* **WHAT THE TASK ASKS**:
The required output is a copy of each line in the material below that includes "dépendance".

* **INPUT RECORDS**:

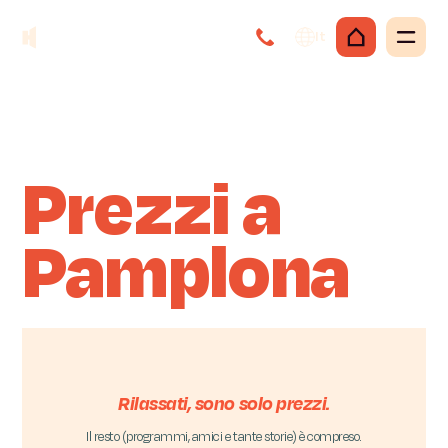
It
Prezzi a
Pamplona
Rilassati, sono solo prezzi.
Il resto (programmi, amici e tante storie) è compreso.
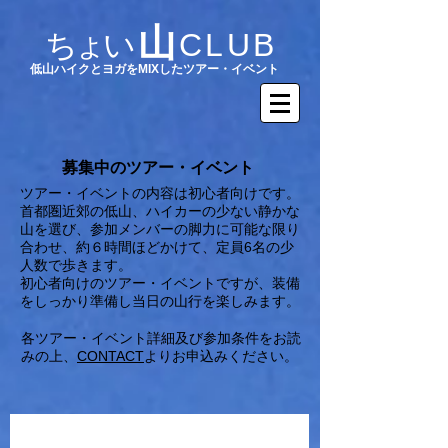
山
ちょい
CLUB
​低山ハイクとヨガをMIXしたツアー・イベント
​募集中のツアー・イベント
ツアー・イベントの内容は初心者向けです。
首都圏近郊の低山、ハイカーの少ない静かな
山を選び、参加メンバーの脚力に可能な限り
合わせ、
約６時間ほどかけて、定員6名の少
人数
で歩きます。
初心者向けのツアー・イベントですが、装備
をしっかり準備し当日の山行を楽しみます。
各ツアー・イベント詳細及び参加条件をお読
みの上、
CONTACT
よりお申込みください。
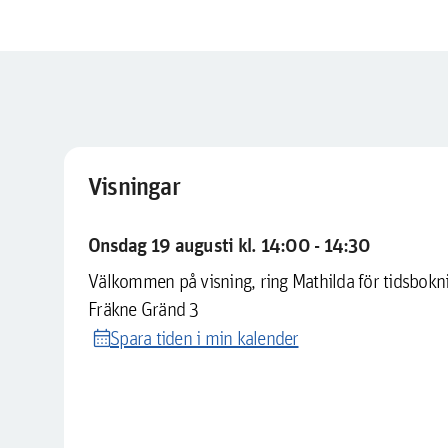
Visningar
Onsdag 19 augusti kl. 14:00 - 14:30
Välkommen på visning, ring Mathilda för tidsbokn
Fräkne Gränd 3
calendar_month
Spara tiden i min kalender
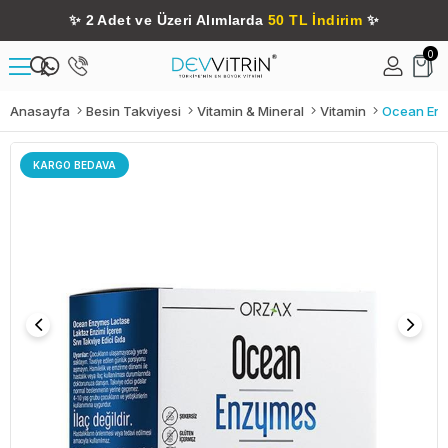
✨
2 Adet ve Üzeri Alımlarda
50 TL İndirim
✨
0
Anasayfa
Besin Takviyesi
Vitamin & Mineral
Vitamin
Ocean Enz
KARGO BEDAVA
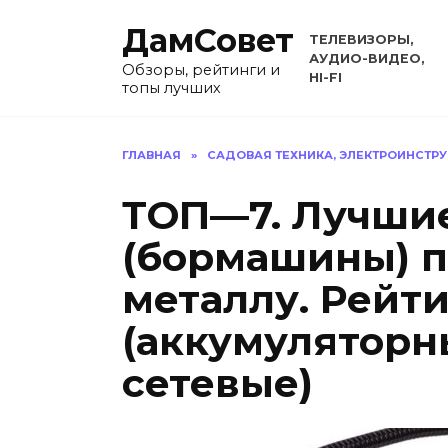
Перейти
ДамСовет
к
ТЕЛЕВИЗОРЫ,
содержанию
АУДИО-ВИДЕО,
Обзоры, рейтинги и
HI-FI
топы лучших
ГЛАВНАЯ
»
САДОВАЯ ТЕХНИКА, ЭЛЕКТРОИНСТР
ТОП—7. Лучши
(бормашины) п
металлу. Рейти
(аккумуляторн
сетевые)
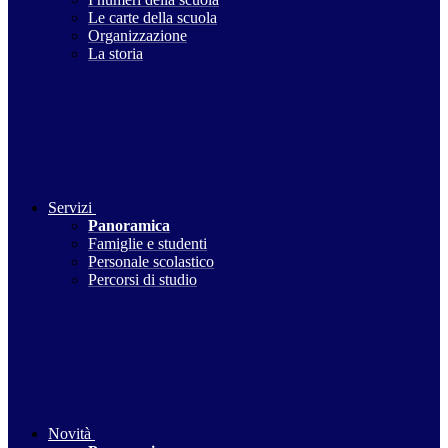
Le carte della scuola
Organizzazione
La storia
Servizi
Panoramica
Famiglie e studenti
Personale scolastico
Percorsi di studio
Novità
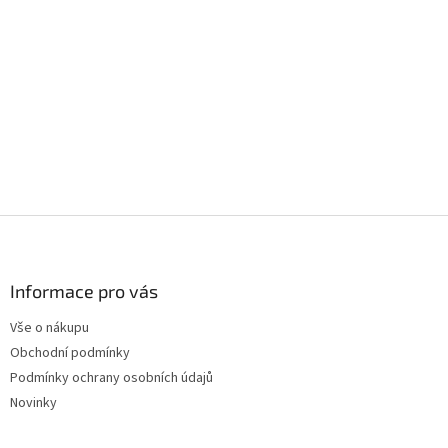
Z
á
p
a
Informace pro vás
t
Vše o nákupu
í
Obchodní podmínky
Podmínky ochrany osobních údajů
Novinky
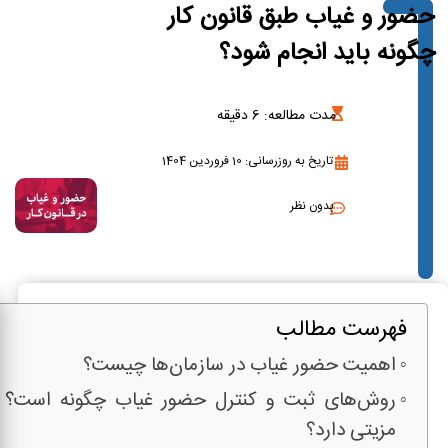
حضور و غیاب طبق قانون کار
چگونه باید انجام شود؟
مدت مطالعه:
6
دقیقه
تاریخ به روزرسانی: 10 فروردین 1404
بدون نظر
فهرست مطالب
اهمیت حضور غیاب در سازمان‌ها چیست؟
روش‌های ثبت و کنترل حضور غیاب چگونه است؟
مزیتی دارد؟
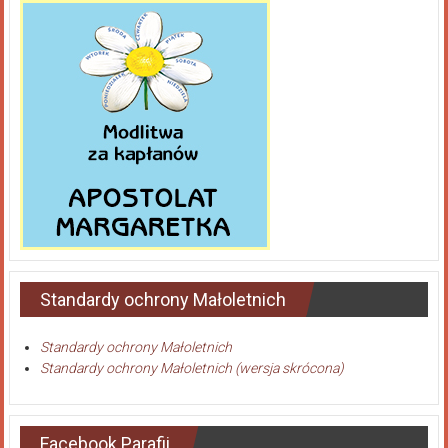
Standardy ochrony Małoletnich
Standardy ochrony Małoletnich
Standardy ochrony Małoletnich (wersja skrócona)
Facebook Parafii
---
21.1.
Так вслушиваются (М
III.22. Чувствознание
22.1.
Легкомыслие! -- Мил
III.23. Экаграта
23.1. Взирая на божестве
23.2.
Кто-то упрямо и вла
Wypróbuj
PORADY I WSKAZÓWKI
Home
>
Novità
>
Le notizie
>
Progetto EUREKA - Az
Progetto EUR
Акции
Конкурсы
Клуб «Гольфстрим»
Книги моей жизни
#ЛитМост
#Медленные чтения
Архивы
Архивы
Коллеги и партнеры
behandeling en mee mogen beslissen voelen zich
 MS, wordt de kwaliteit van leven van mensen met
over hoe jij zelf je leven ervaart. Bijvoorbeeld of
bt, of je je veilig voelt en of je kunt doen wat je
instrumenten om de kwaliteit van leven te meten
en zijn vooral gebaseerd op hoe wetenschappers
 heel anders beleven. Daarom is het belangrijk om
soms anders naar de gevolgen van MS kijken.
...
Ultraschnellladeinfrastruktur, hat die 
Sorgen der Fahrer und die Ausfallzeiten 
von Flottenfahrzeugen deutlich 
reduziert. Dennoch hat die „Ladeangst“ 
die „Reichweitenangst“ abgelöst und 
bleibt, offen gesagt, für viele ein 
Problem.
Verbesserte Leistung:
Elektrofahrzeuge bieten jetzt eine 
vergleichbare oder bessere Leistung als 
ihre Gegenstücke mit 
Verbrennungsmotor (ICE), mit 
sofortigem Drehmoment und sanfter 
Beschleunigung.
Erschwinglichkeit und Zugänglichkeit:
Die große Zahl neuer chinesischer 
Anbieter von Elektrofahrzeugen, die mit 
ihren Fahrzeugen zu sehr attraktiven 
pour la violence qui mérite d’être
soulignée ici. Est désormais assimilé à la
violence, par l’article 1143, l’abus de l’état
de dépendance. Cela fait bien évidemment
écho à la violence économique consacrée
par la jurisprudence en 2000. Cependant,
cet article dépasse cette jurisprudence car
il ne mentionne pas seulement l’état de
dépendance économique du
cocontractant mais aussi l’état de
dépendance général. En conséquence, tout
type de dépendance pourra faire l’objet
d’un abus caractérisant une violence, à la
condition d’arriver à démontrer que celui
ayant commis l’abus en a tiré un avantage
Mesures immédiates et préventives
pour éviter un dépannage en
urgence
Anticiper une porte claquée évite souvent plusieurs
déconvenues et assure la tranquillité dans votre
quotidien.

* **ANSWER**:
de dépendance. Cela fait bien évidemment
dépendance économique du
dépendance général. En conséquence, tout
type de dépendance pourra faire l’objet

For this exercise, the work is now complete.